Páginas centrais do atlas, com quatro mapas políticos, sendo um deles da Península Ibérica, onde se incluem pequenos mapas dos arquipélagos da Madeira e das Canárias, e das áreas em torno das cidades de Lisboa e de Madrid. Nestas páginas centrais, são bem visíveis as marchas de ferrugem causadas pelos agrafos, entretanto retirados (pp. 16-17).

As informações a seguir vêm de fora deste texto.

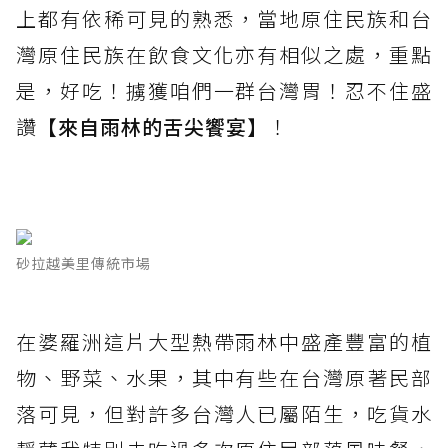
上都有依稀可見的熟悉，當地原住民族和台
灣原住民族在飲食文化亦有相似之處，重點
是，好吃！擄獲咱們一群台灣胃！忍不住盛
讚
【來自雨林的舌尖饗宴】
！
砂拉越美里傳統市場
在婆羅洲這片大型熱帶雨林中盛產豐富的植
物、野菜、水果，其中有些在台灣原著民部
落可見，但對許多台灣人已屬陌生，吃貨水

Na Ásia, as fronteiras entre a Índia e o Paquistão não estão ainda claramente traçadas, sendo ainda indefinido o estatuto de estados como Hiderabade e Caxemira. Não havia Tailândia, mas Sião. Não havia Vietname, nem Camboja nem Laos, mas sim Indochina Francesa. Nanquim (e não Pequim) era a capital da China (imagem abaixo).

Excerto do mapa político da China e do Japão, incluindo áreas circundantes. Vê-se parte da Birmânia (hoje Myanmar), do Sião (hoje Tailândia) e da Indochina Francesa (hoje, Vietname, Laos e Camboja). Na Coreia está assinalado o célebre Paralelo 38 que, antes da Guerra da Coreia (1950-1953), marcava o limite entre a Coreia do Norte e a Coreia do Sul (p. 25).

A Palestina é mostrada como um só território (o mandato britânico terminava precisamente em 1948), embora se inclua um pequeno mapa com a indicação “Plano de repartição das Nações Unidas” com um estado judeu, um estado árabe e Jerusalém e Belém como territórios de administração internacional (imagem abaixo).

Excerto do mapa político da "Palestina incluindo Israel" no final do mandato britânico, com um encarte do plano da ONU para a criação de um estado judeu e outro árabe (p. 23).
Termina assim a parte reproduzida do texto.